Hallo, mein Name ist Tim. Ich bin stolzer Gewinner, auf knatterseite.de einen freien Beitrag verfassen zu dürfen! Davon werde ich noch meinen Enkeln erzählen. Euch erzähle ich folgendes:

Mit einem großen Flatsch sind sie zu Ende gegangen, die 41. Glückstädter Matjeswochen. Der salzige Glibberspaß für die ganze Familie zog erneut eine ganze Woche nicht nur die sprichwörtliche Wurst von den Tellern der sympathischen Altstadt an der Elbe.
Die aufwändige Herstellung und die vielfältigen, leckeren Rezepte der Glückstädter Gastronomie, machen aus dem jungfräulichen, besonders milden Hering, die beliebte Delikatesse mit Eiweißschockgarantie.
„Alles klar, ich bin so weit, bewerft mich mit Matjes!“ meint Fischfachverkäuferin Gerda Hering kurz nach der feierlichen Öffnung der ersten Fässer.
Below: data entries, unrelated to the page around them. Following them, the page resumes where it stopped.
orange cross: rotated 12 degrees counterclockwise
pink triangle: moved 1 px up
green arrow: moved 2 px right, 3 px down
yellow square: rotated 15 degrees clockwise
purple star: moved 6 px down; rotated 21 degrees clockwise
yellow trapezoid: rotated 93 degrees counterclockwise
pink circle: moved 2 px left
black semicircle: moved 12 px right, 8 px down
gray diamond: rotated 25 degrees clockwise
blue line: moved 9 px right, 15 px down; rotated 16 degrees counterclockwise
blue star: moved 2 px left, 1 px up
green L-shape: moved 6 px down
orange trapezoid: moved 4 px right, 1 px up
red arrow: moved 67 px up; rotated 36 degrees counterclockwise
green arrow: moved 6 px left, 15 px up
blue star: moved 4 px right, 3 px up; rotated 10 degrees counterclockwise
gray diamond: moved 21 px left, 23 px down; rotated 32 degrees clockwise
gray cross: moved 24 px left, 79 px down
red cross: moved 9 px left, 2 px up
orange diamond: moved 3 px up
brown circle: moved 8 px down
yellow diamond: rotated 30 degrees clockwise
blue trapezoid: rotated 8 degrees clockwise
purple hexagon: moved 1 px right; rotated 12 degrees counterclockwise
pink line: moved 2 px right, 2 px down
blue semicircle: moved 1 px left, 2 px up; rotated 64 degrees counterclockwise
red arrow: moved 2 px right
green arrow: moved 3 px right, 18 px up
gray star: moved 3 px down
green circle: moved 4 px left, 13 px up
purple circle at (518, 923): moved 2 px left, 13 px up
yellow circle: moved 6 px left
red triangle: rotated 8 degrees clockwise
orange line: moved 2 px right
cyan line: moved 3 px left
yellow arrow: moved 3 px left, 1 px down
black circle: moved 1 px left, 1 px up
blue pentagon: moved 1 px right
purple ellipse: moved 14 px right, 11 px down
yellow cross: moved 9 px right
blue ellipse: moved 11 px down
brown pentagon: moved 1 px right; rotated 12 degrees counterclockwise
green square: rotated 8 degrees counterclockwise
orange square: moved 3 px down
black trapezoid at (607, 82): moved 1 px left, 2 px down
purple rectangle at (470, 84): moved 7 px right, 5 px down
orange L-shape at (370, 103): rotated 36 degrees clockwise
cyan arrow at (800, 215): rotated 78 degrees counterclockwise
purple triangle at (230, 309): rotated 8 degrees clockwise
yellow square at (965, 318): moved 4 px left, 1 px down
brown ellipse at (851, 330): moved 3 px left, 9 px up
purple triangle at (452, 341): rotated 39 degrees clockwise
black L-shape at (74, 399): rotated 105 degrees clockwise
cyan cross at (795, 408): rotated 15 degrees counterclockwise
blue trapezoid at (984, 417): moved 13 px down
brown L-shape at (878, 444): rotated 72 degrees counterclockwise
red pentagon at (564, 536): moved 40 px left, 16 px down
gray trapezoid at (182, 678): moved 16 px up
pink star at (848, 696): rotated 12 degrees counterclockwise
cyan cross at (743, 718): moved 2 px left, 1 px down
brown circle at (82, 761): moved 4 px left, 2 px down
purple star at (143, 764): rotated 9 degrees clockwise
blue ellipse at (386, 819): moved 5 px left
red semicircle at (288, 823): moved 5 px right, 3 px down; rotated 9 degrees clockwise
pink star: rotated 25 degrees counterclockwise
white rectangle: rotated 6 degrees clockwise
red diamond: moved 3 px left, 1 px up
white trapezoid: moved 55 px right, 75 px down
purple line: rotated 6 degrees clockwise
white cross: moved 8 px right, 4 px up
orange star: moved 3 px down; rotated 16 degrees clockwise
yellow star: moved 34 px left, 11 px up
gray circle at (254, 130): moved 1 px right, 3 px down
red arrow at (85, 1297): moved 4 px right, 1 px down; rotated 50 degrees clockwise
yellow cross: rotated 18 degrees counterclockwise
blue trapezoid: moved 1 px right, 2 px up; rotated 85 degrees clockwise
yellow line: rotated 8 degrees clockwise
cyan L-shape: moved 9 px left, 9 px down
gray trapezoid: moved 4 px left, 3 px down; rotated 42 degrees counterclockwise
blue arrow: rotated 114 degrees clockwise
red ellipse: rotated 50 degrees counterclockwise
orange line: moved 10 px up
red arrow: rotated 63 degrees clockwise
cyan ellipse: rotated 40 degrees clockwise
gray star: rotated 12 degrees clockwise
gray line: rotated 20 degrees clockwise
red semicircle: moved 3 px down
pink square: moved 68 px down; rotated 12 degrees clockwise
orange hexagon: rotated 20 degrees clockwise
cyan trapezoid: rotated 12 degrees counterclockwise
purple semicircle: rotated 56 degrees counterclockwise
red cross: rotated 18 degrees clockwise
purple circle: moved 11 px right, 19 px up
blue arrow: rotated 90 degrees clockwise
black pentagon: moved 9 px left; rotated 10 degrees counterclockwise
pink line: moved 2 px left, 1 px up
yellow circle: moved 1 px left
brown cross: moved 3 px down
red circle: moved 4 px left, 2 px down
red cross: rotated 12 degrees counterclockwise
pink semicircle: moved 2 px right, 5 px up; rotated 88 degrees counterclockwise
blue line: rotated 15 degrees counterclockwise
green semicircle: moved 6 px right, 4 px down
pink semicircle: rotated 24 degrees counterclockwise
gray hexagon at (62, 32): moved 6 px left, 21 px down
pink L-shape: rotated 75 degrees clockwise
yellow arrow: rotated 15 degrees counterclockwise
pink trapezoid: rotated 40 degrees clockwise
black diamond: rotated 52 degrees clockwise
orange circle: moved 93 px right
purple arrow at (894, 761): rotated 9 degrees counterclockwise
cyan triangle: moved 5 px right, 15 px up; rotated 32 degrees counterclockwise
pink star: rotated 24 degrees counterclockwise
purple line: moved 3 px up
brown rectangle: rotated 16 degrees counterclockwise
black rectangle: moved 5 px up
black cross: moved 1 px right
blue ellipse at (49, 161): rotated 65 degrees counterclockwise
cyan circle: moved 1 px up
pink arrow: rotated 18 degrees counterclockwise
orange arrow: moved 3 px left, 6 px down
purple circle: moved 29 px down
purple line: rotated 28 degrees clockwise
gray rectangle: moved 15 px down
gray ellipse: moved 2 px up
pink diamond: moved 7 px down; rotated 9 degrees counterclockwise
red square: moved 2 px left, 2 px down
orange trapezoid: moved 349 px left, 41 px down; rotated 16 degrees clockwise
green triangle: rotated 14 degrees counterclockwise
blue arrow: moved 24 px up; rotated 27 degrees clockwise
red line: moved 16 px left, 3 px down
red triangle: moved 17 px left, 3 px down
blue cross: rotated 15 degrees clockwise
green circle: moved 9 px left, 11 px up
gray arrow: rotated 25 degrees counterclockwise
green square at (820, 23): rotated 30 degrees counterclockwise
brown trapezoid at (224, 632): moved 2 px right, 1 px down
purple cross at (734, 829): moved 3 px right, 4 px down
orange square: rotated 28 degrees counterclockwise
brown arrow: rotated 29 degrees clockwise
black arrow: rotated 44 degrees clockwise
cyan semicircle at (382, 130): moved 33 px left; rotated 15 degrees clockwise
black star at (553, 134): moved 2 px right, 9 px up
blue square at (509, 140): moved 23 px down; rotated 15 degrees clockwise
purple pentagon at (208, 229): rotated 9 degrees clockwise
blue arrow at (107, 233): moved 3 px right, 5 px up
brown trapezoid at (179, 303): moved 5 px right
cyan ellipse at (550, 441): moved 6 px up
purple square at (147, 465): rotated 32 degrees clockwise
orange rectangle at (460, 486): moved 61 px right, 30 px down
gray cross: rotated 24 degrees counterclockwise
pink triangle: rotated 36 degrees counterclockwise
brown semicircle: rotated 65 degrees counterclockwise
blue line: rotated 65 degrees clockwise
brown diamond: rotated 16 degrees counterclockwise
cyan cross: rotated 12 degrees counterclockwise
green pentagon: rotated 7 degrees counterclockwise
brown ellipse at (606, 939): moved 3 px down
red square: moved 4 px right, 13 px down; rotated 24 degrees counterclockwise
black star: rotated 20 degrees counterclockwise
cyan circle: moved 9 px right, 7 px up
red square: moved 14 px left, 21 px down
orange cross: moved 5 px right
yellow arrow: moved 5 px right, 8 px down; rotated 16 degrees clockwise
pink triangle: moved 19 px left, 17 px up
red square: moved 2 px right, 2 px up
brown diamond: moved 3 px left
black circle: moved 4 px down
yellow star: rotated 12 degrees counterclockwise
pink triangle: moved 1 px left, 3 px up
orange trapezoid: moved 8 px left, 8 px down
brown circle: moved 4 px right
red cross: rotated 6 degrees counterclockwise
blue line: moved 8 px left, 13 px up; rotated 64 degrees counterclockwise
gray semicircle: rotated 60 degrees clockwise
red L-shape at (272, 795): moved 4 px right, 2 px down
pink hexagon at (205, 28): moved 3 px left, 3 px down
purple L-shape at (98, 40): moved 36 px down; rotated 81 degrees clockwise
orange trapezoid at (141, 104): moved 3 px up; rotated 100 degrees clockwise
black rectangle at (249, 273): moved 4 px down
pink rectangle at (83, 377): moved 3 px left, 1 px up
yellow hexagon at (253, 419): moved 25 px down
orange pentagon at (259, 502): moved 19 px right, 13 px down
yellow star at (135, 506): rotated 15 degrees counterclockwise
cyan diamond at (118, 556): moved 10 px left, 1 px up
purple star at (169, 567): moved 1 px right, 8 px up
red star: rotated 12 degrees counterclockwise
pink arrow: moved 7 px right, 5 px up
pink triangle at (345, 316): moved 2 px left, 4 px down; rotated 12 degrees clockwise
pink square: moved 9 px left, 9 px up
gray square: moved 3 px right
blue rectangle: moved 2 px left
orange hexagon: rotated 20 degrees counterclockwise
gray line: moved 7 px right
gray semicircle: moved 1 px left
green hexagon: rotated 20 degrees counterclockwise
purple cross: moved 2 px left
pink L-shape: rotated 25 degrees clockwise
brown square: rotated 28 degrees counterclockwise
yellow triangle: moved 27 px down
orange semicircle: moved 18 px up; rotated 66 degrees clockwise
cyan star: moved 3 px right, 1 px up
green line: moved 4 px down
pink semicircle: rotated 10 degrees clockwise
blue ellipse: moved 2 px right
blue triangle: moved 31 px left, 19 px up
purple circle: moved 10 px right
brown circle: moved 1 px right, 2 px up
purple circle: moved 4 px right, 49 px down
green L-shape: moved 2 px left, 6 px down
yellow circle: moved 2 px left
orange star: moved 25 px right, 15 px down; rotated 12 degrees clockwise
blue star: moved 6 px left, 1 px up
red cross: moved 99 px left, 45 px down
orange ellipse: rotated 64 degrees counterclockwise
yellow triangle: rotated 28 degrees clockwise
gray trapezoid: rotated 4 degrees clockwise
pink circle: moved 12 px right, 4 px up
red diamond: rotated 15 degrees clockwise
gaeste_matjes_01 Der ursprüngliche Herstellungsprozess wurde bereits im Mittelalter in den Niederlanden entwickelt (vgl. Loggermatjes), aber in Glückstadt werden die Biester noch handgekehlt und ZOSCH in so ne art Salzbottich gedonnert, auf dass die Darmüberreste ihre Enzyme in eine Art Salzlake meandern. Je nach metamorphose der jungen Planktonfresser wird dann ordentlich nachgepökelt! Auch hier gilt: Zuviel ist noch zu wenig.
Der Glückstädter Shantychor „De Molenkieker“ kann ein Lied davon singen und macht das auch immer um halb und um voll auf dem Rathausmarkt. „Matjes Yes! Yes! Yes!“
Es gibt Matjes als Vinegraite, in Sherry, in Rotwein, mediterran, mit Kräutern, nach Hausfrauenart, süß-sauer, in Knoblauch und als grünen Matjeslush (Special Interest) – wer will da nicht? Zugegeben. Aber trotzdem!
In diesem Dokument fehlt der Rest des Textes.